Dennis is right that a failure of the development community is thinking too narrowly about what works. That's why the Center for Global Development explores constructive alternatives to the conventional wisdom, like payments for progress on development goals and advanced market commitments for vaccines, and we base our policy recommendations on evidence from the field about what works. I find the author's lack of developed alternatives—other than microfinance, which is itself an unproven mechanism for lifting people out of poverty, she sites no other alternatives—a major weakness in her piece.

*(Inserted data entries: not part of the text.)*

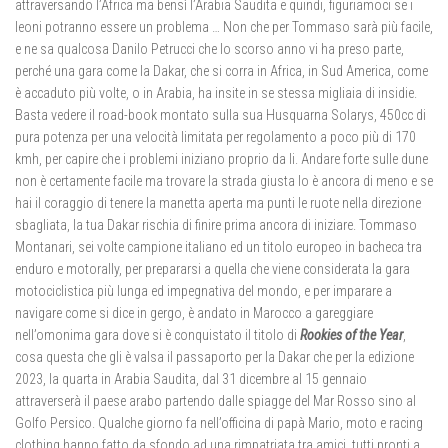
attraversando l’Africa ma bensì l’Arabia Saudita e quindi, figuriamoci se i
leoni potranno essere un problema … Non che per Tommaso sarà più facile,
e ne sa qualcosa Danilo Petrucci che lo scorso anno vi ha preso parte,
perché una gara come la Dakar, che si corra in Africa, in Sud America, come
è accaduto più volte, o in Arabia, ha insite in se stessa migliaia di insidie.
Basta vedere il road-book montato sulla sua Husquarna Solarys, 450cc di
pura potenza per una velocità limitata per regolamento a poco più di 170
kmh, per capire che i problemi iniziano proprio da li. Andare forte sulle dune
non è certamente facile ma trovare la strada giusta lo è ancora di meno e se
hai il coraggio di tenere la manetta aperta ma punti le ruote nella direzione
sbagliata, la tua Dakar rischia di finire prima ancora di iniziare. Tommaso
Montanari, sei volte campione italiano ed un titolo europeo in bacheca tra
enduro e motorally, per prepararsi a quella che viene considerata la gara
motociclistica più lunga ed impegnativa del mondo, e per imparare a
navigare come si dice in gergo, è andato in Marocco a gareggiare
nell’omonima gara dove si è conquistato il titolo di
Rookies of the Year
,
cosa questa che gli è valsa il passaporto per la Dakar che per la edizione
2023, la quarta in Arabia Saudita, dal 31 dicembre al 15 gennaio
attraverserà il paese arabo partendo dalle spiagge del Mar Rosso sino al
Golfo Persico. Qualche giorno fa nell’officina di papà Mario, moto e racing
clothing hanno fatto da sfondo ad una rimpatriata tra amici, tutti pronti a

Lastly, Dennis writes that the views of outside groups were ignored by the Bank. In fact, in 1998, the World Faiths Development Dialogue was created to facilitate a dialogue between the faith community and the international development institutions. It was successful in bringing people together and creating space for different views, approaches, and criticisms. It should also be noted that the report Dennis cites was produced by the Bank itself. That the Bank has a means for critiquing itself speaks to its commitment—by improving its work—to improving the lives of the poor it serves.
There is no question that the impact of the IFIs' work should be evaluated and constructively criticized. But that criticism should recognize the enormous amount of good work these institutions have done, and the enormous complexity of helping the poor escape poverty.
Publications associate, Center for Global Development
Marie Dennis, director of the Maryknoll Office of Global Concerns, replies:
I appreciate Lindsay Morgan's comments, but the point of my article was that impoverished people need policy space to develop their own alternatives. Maryknoll missioners can attest to the wisdom and creativity found in local communities around the world. Well-intentioned or not, the World Bank and other international players have narrowed the economic playing field for poor countries to the tremendous benefit of a very few. The consequences for people on the margins have been devastating.